Hi, I've posted before about my daughter who is obese and had some great advice. This however is about me. I don't actually know what I want from this post. But I suppose it would be nice to know if anyone has been where I am and come out the other side.
I've suffered with depression for years due to an abusive relationship. I've been 'fine' for many years now as I've been on medication, but after speaking to my GP, I am going to start taking medication for my ADHD, therefore tapered off of sertraline in preparation. They are now saying it could be a few months before I'm prescribed them.
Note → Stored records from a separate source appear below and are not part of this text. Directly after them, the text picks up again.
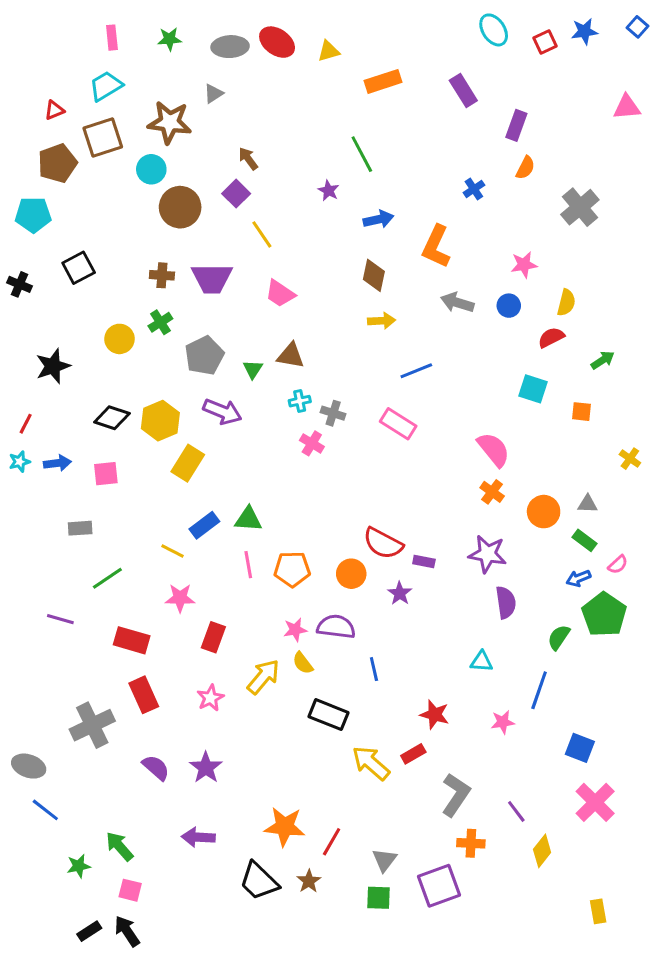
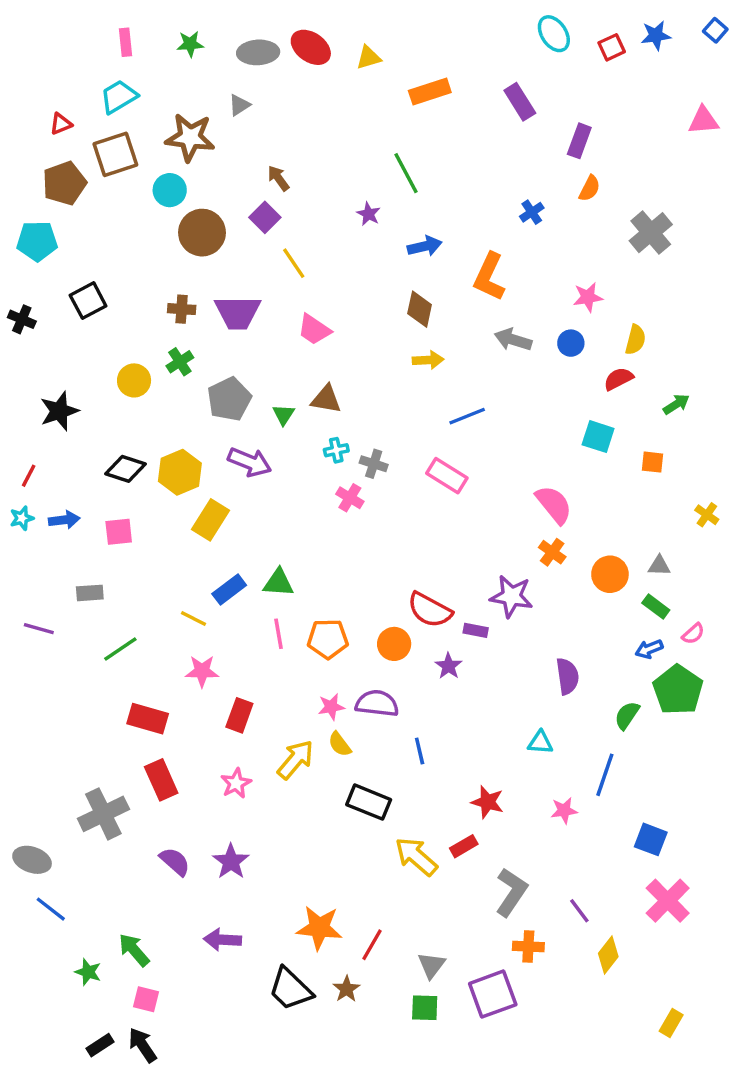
purple star: (488, 554) -> (511, 596), moved
purple line: (60, 619) -> (39, 629), moved
green star: (79, 866) -> (88, 972), turned 30
yellow rectangle: (598, 911) -> (671, 1023), turned 40

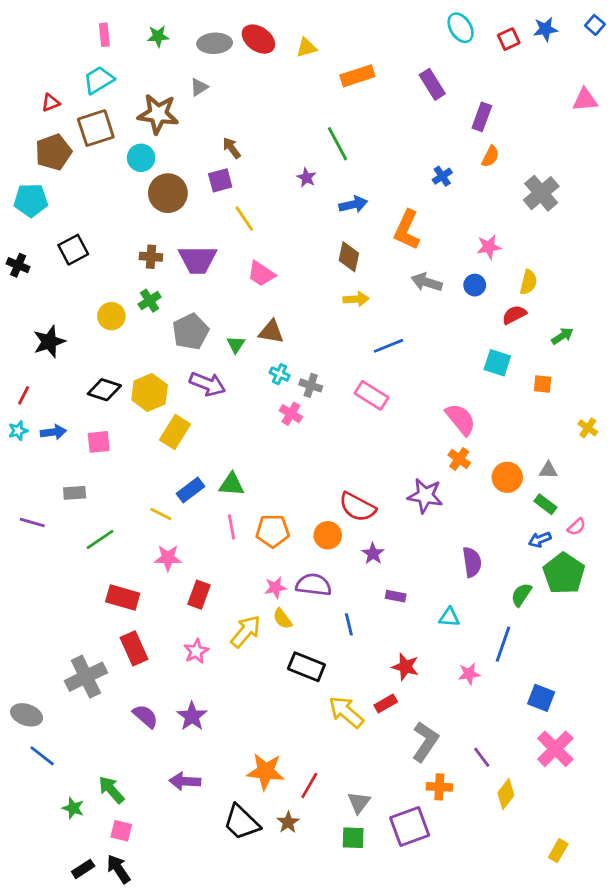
purple square: (265, 217) -> (220, 180), turned 30
cyan cross: (336, 450) -> (280, 374), turned 36
purple rectangle: (476, 630) -> (396, 596), moved

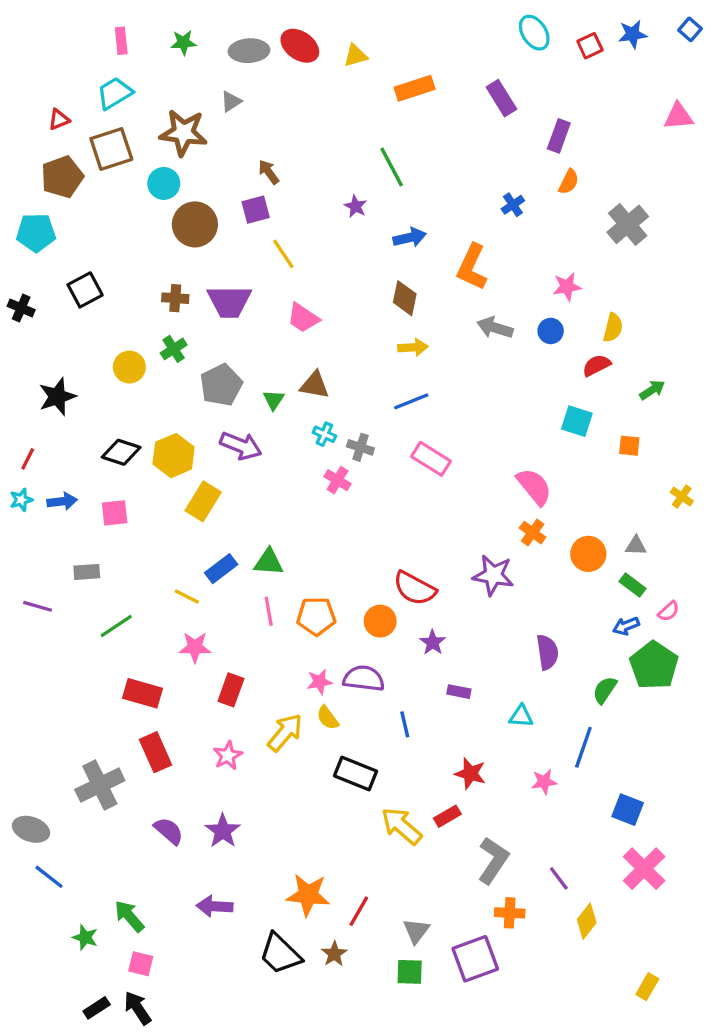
blue line: (388, 346) -> (411, 401), moved

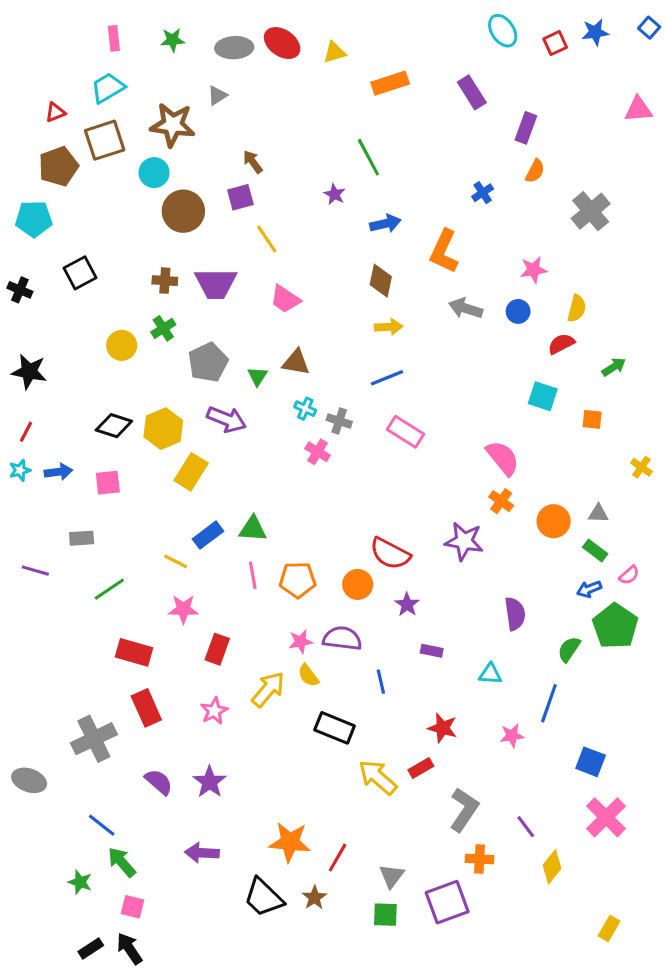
black star: (57, 397) -> (29, 372), moved, turned 30
blue line: (49, 877) -> (102, 825), moved

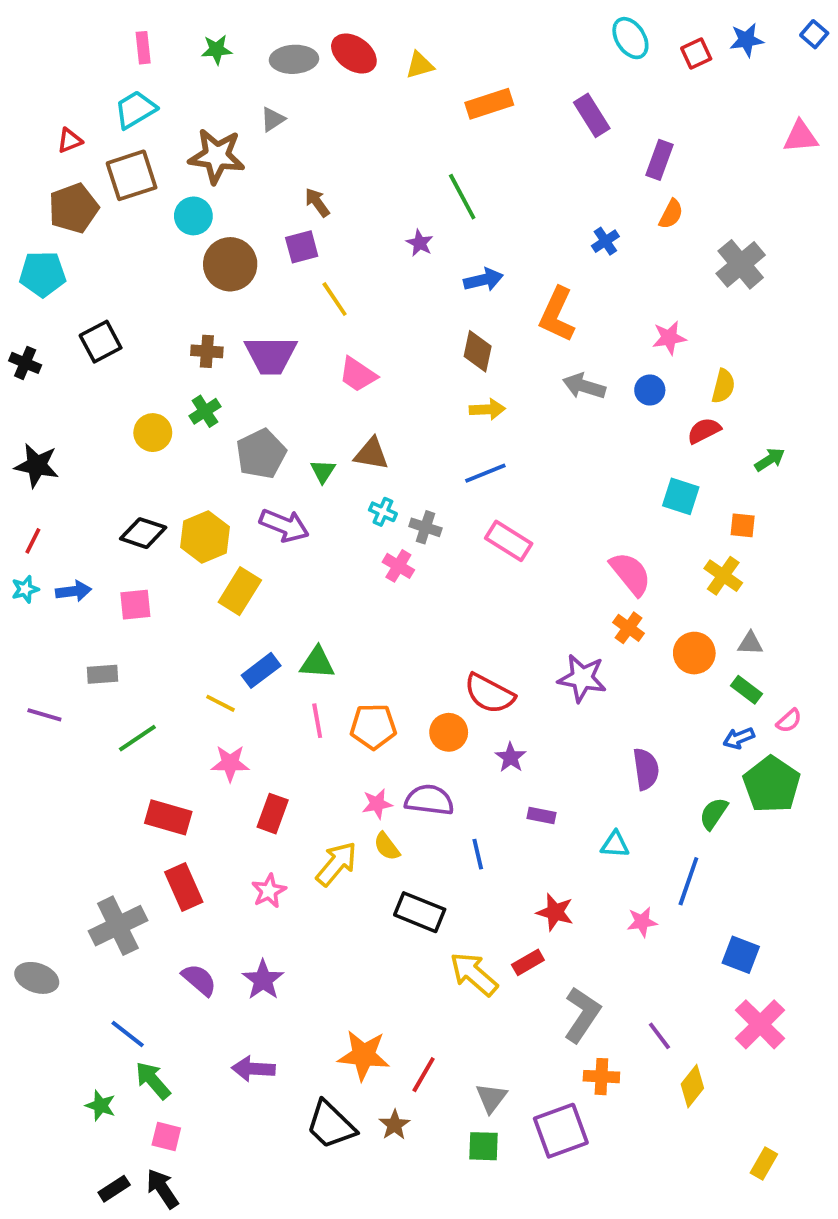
yellow cross: (641, 467) -> (723, 576), moved, size x1.4

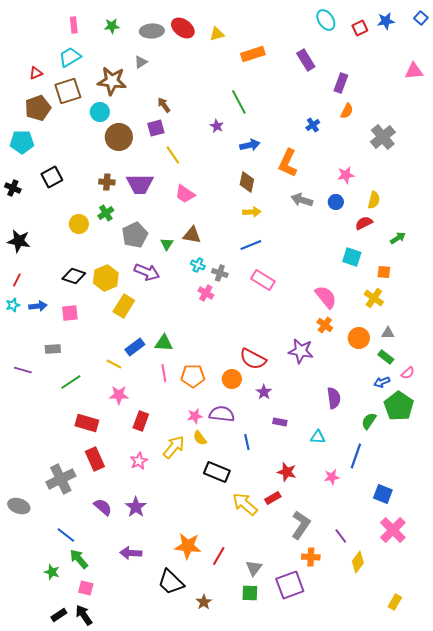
brown star: (395, 1125) -> (204, 602), moved

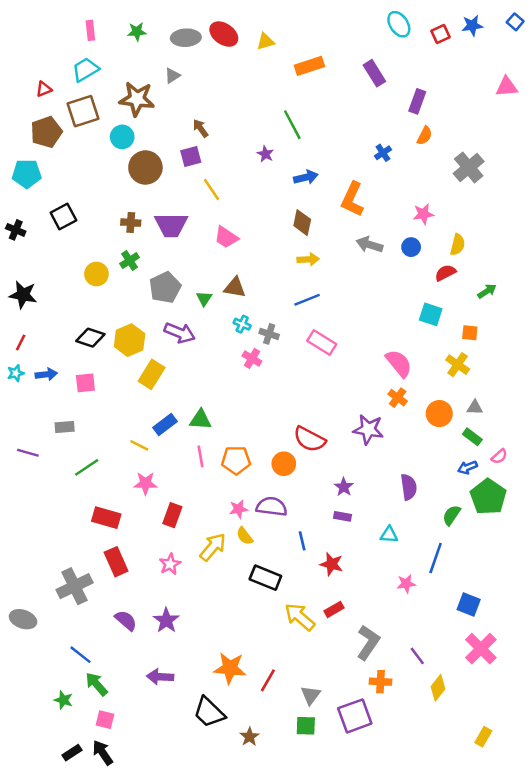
purple star: (264, 392) -> (344, 487), moved
red star: (287, 472) -> (332, 564), moved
I never realised just how much I relied on my antidepressants until now. I am SO low. I had been making positive steps towards helping my daughter with her weight loss (still not as much as I could do, but had taken on board advice from here and was starting to get somewhere) Now, due to how I've been feeling, the kids have had take away 4 out of 7 nights because I just cant face doing anything.
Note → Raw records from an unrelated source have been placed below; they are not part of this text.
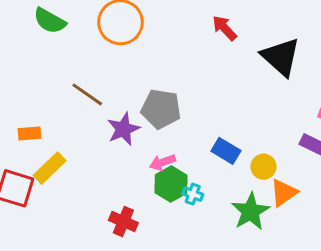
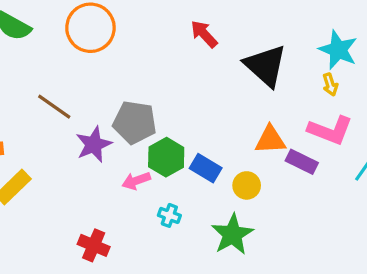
green hexagon: (171, 184) -> (166, 157), moved
orange triangle: (284, 193) -> (270, 140), moved, turned 32

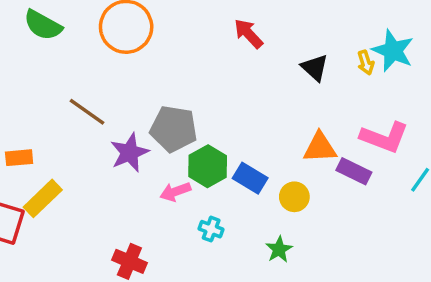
black triangle: (266, 66) -> (315, 68), size x0.6
yellow arrow: (330, 85) -> (366, 63), moved
green star: (232, 234) -> (279, 249), size x0.6

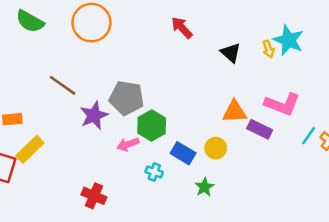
blue rectangle: (250, 178) -> (183, 153), moved

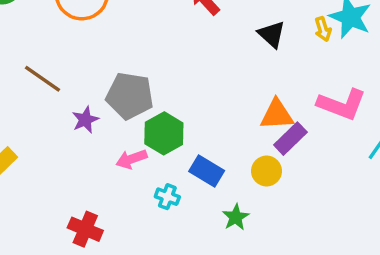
purple star: (94, 115) -> (85, 120), size x0.7
purple rectangle: (260, 129) -> (290, 139), moved, turned -70
yellow circle: (216, 148) -> (267, 171), moved

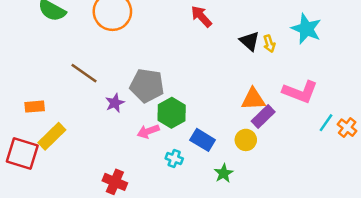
yellow arrow: (323, 29) -> (269, 44), moved

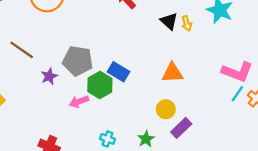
pink L-shape: (300, 92) -> (237, 72), moved
purple rectangle: (263, 116) -> (181, 128), moved
blue rectangle: (203, 140) -> (118, 72), moved
cyan cross: (174, 158) -> (107, 139), moved

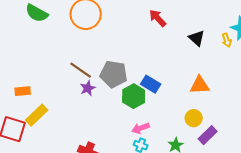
yellow arrow: (187, 23) -> (227, 40), moved
brown line: (22, 50) -> (81, 70), moved
pink arrow: (79, 102) -> (141, 128), moved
I dragged myself out to do something nice with the children today, but inwardly I was struggling so much.
Now, I'm sitting here, crying, hating myself and thinking what a bad mum I am and how I'm failing my children. I can't find any joy in anything and not sure how I'm going to cope waiting so long for my ADHD medication. I really don't want to go back on my antidepressants as it takes weeks to kick in again, and I need it out my system in time for my new meds. Plus, the side affects I just can't deal with.
To the outside world, people think I've got it together, only my mum and GP truly know how I feel.
The GP said they'll see what they can do to fast track it. I just don't know how I'm going to wait too much longer.